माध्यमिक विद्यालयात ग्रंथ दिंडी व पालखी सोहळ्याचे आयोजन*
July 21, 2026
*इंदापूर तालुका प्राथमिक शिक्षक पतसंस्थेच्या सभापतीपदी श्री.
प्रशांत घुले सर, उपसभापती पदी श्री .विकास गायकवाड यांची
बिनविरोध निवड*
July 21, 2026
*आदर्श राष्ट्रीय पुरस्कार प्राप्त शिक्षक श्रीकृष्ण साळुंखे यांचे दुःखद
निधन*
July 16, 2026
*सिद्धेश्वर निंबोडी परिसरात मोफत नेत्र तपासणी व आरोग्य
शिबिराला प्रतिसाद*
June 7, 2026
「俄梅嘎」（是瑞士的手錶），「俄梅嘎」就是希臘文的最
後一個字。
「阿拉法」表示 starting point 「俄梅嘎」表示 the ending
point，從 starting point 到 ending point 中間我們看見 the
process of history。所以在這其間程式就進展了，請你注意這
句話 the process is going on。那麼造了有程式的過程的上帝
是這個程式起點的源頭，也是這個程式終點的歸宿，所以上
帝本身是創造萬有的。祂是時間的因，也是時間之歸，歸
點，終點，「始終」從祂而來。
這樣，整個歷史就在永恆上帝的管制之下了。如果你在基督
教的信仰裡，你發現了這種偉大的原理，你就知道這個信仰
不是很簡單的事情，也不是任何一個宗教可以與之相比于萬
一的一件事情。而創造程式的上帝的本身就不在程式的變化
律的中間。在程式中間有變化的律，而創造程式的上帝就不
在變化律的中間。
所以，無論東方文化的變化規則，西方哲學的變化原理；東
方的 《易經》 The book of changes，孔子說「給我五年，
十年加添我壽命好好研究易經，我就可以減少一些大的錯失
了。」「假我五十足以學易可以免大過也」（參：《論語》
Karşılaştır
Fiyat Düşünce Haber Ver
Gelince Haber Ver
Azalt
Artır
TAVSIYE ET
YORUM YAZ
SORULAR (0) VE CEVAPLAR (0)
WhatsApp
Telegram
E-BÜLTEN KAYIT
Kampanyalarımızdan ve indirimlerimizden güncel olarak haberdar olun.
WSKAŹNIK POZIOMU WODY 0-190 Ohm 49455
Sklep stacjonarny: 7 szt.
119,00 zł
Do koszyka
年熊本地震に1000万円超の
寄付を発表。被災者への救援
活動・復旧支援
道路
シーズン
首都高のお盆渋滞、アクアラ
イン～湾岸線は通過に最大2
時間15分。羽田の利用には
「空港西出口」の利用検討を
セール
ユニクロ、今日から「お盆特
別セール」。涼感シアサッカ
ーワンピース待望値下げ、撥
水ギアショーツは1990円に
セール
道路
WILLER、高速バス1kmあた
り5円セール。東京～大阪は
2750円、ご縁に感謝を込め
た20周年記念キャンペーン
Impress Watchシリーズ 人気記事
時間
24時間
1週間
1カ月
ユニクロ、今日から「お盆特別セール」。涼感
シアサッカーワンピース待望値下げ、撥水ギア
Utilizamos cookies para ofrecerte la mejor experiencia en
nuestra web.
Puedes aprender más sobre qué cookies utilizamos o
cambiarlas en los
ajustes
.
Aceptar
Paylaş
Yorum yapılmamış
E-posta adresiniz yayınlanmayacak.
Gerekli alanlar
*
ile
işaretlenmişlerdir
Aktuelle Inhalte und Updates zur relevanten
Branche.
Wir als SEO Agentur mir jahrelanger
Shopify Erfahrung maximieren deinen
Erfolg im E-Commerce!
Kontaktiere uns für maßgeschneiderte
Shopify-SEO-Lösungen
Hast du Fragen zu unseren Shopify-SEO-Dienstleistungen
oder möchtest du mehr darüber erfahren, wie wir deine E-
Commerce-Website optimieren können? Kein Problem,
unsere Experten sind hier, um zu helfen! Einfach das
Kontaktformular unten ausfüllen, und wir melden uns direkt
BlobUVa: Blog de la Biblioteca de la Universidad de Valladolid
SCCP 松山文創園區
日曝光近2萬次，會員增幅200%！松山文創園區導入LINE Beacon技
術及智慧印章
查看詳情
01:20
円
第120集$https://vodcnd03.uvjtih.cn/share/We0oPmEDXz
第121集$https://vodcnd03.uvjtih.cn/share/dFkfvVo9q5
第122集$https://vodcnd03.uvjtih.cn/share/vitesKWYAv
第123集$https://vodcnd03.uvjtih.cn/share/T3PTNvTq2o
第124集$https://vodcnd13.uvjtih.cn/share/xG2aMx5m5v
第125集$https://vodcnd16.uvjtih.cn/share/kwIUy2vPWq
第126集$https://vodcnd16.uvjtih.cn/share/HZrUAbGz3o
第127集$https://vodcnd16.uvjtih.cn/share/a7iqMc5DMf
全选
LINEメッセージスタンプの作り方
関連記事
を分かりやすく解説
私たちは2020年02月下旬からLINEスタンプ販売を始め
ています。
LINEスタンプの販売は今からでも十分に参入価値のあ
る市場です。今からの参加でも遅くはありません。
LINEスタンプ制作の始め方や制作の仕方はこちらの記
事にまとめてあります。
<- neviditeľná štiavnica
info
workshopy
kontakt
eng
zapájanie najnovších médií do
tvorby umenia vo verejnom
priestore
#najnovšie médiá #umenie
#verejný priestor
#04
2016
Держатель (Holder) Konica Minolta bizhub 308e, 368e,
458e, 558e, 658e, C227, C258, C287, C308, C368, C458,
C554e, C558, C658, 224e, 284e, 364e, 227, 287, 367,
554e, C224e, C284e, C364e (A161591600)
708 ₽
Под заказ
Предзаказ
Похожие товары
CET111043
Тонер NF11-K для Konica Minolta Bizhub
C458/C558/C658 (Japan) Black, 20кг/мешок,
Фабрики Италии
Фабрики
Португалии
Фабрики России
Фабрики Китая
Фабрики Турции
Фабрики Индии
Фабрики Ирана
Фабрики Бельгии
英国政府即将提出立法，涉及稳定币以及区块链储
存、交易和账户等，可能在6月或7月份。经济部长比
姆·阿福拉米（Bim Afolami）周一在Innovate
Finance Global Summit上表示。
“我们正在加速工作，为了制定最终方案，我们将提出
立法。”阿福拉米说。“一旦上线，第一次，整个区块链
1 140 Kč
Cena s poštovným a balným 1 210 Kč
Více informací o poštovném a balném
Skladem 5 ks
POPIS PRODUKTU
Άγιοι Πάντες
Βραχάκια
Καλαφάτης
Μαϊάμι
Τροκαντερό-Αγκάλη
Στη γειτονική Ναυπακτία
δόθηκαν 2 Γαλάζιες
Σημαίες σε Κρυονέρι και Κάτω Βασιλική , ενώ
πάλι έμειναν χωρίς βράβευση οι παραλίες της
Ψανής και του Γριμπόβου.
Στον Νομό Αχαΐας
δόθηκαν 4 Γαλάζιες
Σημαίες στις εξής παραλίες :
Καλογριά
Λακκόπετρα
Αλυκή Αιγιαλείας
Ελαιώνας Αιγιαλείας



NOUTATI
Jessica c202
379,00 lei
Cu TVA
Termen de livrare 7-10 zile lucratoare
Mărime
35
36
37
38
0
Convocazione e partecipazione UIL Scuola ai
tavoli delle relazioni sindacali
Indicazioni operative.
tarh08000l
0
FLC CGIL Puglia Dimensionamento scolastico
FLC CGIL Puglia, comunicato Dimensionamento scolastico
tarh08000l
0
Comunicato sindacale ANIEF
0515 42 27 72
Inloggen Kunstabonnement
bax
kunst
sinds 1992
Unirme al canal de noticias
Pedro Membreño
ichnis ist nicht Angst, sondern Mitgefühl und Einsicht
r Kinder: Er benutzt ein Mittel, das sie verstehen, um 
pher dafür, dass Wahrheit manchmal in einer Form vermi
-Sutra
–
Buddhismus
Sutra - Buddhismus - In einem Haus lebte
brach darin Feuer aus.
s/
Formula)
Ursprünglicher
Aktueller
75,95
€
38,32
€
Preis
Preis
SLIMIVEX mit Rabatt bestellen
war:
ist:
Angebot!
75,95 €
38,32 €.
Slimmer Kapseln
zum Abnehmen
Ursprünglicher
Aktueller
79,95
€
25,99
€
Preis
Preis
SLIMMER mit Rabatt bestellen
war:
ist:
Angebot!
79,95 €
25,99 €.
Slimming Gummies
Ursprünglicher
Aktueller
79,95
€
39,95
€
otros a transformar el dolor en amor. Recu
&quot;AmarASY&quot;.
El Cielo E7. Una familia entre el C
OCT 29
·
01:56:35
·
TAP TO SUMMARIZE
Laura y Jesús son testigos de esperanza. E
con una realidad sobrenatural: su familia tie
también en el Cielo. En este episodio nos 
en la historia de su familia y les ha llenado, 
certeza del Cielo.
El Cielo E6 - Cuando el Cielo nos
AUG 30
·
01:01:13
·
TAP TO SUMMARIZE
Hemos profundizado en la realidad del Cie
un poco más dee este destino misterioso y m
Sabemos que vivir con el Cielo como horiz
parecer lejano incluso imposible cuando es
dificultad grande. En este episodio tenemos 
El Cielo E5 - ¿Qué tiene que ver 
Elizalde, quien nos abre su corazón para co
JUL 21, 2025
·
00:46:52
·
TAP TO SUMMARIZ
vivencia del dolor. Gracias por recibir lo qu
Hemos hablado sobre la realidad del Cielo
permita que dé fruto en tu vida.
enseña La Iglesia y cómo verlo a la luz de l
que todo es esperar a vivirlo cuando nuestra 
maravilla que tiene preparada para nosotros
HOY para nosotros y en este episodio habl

**Assignment**: The answer is the records above restated word for word from their opening line through the line that holds "point 「俄梅嘎」表示 the ending", both included, and nothing else.

**Exercise answer**:
माध्यमिक विद्यालयात ग्रंथ दिंडी व पालखी सोहळ्याचे आयोजन*
July 21, 2026
*इंदापूर तालुका प्राथमिक शिक्षक पतसंस्थेच्या सभापतीपदी श्री.
प्रशांत घुले सर, उपसभापती पदी श्री .विकास गायकवाड यांची
बिनविरोध निवड*
July 21, 2026
*आदर्श राष्ट्रीय पुरस्कार प्राप्त शिक्षक श्रीकृष्ण साळुंखे यांचे दुःखद
निधन*
July 16, 2026
*सिद्धेश्वर निंबोडी परिसरात मोफत नेत्र तपासणी व आरोग्य
शिबिराला प्रतिसाद*
June 7, 2026
「俄梅嘎」（是瑞士的手錶），「俄梅嘎」就是希臘文的最
後一個字。
「阿拉法」表示 starting point 「俄梅嘎」表示 the ending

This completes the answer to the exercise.